I have a numeric client id to find. I created a custom info types :
custom_info_types = [
{
"info_type": {"name": "CLIENTID"},
"regex": {"pattern": r'\d{7,8}'},
}
]
As expected, a lot of findings came out from the job and all with a very_likely likelyhood.
To reduce the findings, I'd like to use hotwords in "reverse" mode : if there's not the string "cli" in the column name, then reduce likelyhood.

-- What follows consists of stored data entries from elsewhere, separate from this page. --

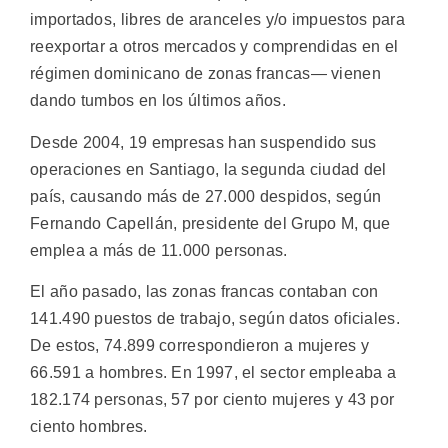
importados, libres de aranceles y/o impuestos para
reexportar a otros mercados y comprendidas en el
régimen dominicano de zonas francas— vienen
dando tumbos en los últimos años.
Desde 2004, 19 empresas han suspendido sus
operaciones en Santiago, la segunda ciudad del
país, causando más de 27.000 despidos, según
Fernando Capellán, presidente del Grupo M, que
emplea a más de 11.000 personas.
El año pasado, las zonas francas contaban con
141.490 puestos de trabajo, según datos oficiales.
De estos, 74.899 correspondieron a mujeres y
66.591 a hombres. En 1997, el sector empleaba a
182.174 personas, 57 por ciento mujeres y 43 por
ciento hombres.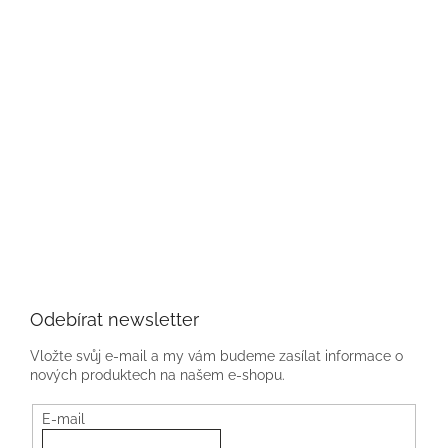
Odebírat newsletter
Vložte svůj e-mail a my vám budeme zasílat informace o
nových produktech na našem e-shopu.
E-mail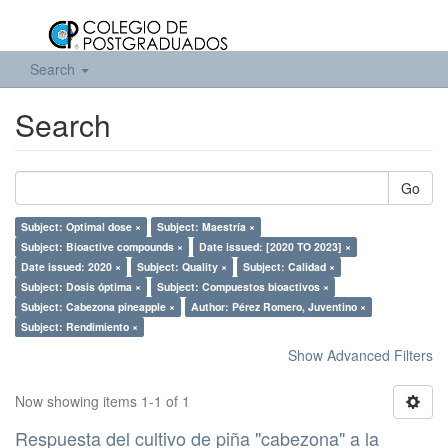
Search
Search
Go
Subject: Optimal dose ×
Subject: Maestría ×
Subject: Bioactive compounds ×
Date issued: [2020 TO 2023] ×
Date issued: 2020 ×
Subject: Quality ×
Subject: Calidad ×
Subject: Dosis óptima ×
Subject: Compuestos bioactivos ×
Subject: Cabezona pineapple ×
Author: Pérez Romero, Juventino ×
Subject: Rendimiento ×
Show Advanced Filters
Now showing items 1-1 of 1
Respuesta del cultivo de piña "cabezona" a la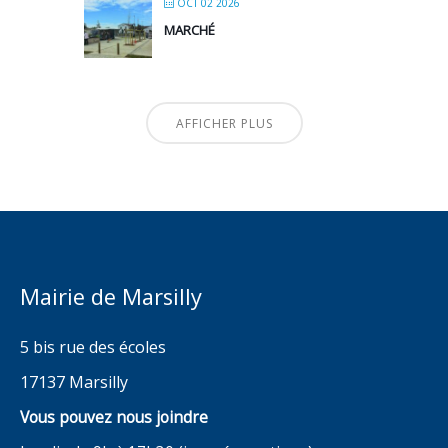
OCT 02 2026
MARCHÉ
AFFICHER PLUS
Mairie de Marsilly
5 bis rue des écoles
17137 Marsilly
Vous pouvez nous joindre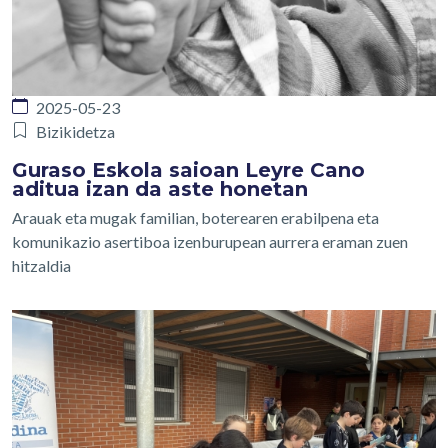
2025-05-23
Bizikidetza
Guraso Eskola saioan Leyre Cano
aditua izan da aste honetan
Arauak eta mugak familian, boterearen erabilpena eta
komunikazio asertiboa izenburupean aurrera eraman zuen
hitzaldia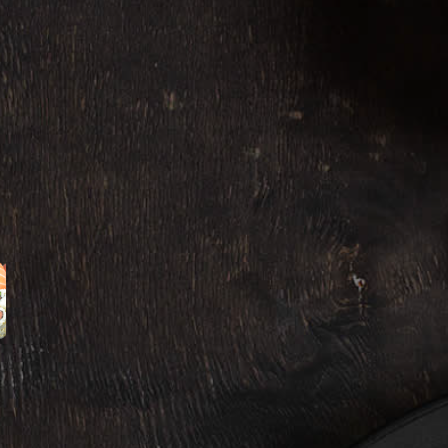
Temaki anguille
Temaki...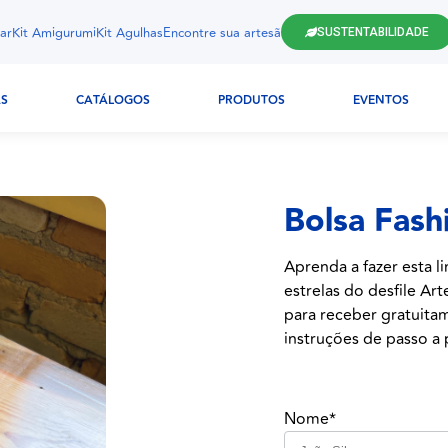
ar
Kit Amigurumi
Kit Agulhas
Encontre sua artesã
SUSTENTABILIDADE
AS
CATÁLOGOS
PRODUTOS
EVENTOS
Bolsa Fash
Aprenda a fazer esta l
estrelas do desfile Ar
para receber gratuitam
instruções de passo a p
Nome*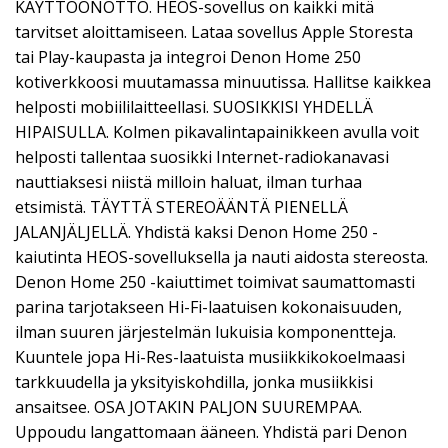
KÄYTTÖÖNOTTO. HEOS-sovellus on kaikki mitä
tarvitset aloittamiseen. Lataa sovellus Apple Storesta
tai Play-kaupasta ja integroi Denon Home 250
kotiverkkoosi muutamassa minuutissa. Hallitse kaikkea
helposti mobiililaitteellasi. SUOSIKKISI YHDELLÄ
HIPAISULLA. Kolmen pikavalintapainikkeen avulla voit
helposti tallentaa suosikki Internet-radiokanavasi
nauttiaksesi niistä milloin haluat, ilman turhaa
etsimistä. TÄYTTÄ STEREOÄÄNTÄ PIENELLÄ
JALANJÄLJELLÄ. Yhdistä kaksi Denon Home 250 -
kaiutinta HEOS-sovelluksella ja nauti aidosta stereosta.
Denon Home 250 -kaiuttimet toimivat saumattomasti
parina tarjotakseen Hi-Fi-laatuisen kokonaisuuden,
ilman suuren järjestelmän lukuisia komponentteja.
Kuuntele jopa Hi-Res-laatuista musiikkikokoelmaasi
tarkkuudella ja yksityiskohdilla, jonka musiikkisi
ansaitsee. OSA JOTAKIN PALJON SUUREMPAA.
Uppoudu langattomaan ääneen. Yhdistä pari Denon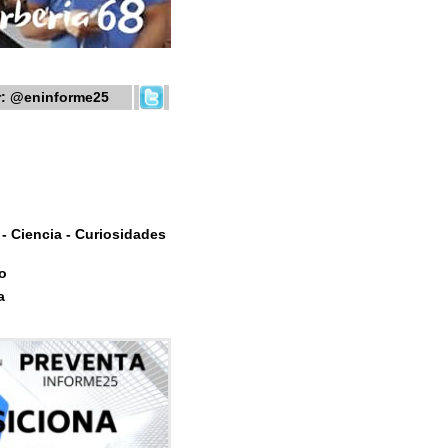
r:
@eninforme25
- Ciencia - Curiosidades
o
a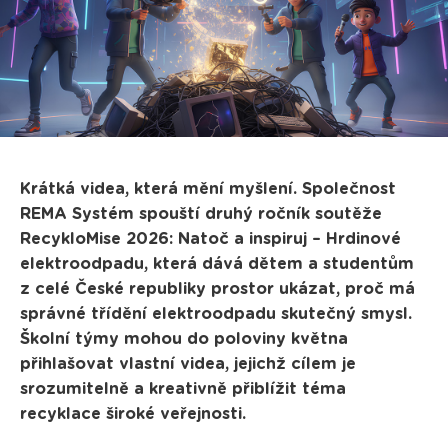
Krátká videa, která mění myšlení. Společnost
REMA Systém spouští druhý ročník soutěže
RecykloMise 2026: Natoč a inspiruj – Hrdinové
elektroodpadu, která dává dětem a studentům
z celé České republiky prostor ukázat, proč má
správné třídění elektroodpadu skutečný smysl.
Školní týmy mohou do poloviny května
přihlašovat vlastní videa, jejichž cílem je
srozumitelně a kreativně přiblížit téma
recyklace široké veřejnosti.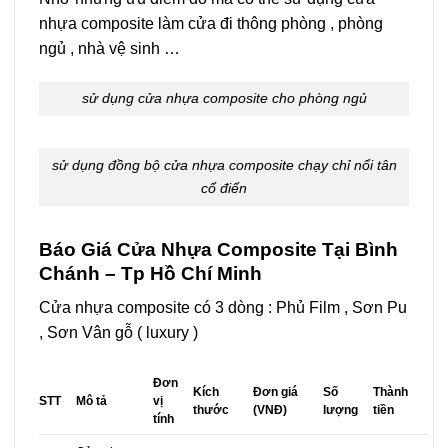
nhựa composite làm cửa đi thông phòng , phòng
ngủ , nhà vệ sinh …
sử dụng cửa nhựa composite cho phòng ngủ
sử dụng đồng bộ cửa nhựa composite chạy chỉ nổi tân
cổ điển
Báo Giá Cửa Nhựa Composite Tại Bình
Chánh – Tp Hồ Chí Minh
Cửa nhựa composite có 3 dòng : Phủ Film , Sơn Pu
, Sơn Vân gỗ ( luxury )
Đơn
Kích
Đơn giá
Số
Thành
STT
Mô tả
vị
thước
(VNĐ)
lượng
tiền
tính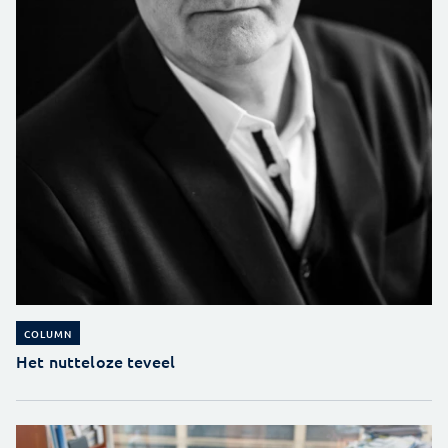
COLUMN
Het nutteloze teveel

In the documentation there are examples on how to do the opposite, but as every findings has a "VERY_LIKELY" likelyhood, it does not help.
hotword_rule = {
"hotword_regex": {"pattern": "(?i)(.*cli.*)(?-i)"},
"likelihood_adjustment": {
"fixed_likelihood": dlp_v2.Likelihood.VERY_LIKELY
},
"proximity": {"window_before": 1},
}
Is there any solution to do what I want ?
Thanks for your help !
In order to accomplish this you want to set the default likelihood for your custom_info_type to be VERY_UNLIKELY
and then keep your hotword rule as-is. This way if something matches it will flag as VERY_UNLIKELY
unless the header/context contains your match for "cli" in which case it will boost to VERY_LIKELY
.
Something like:
custom_info_types = [
{
"info_type": {"name": "CLIENTID"},
"regex": {"pattern": r'\d{7,8}'},
"likelihood": "VERY_UNLIKELY"
}
]
When you leave the likelihood blank in the custom_info_type definition, then it defaults to VERY_LIKELY
.
Let me know if this works.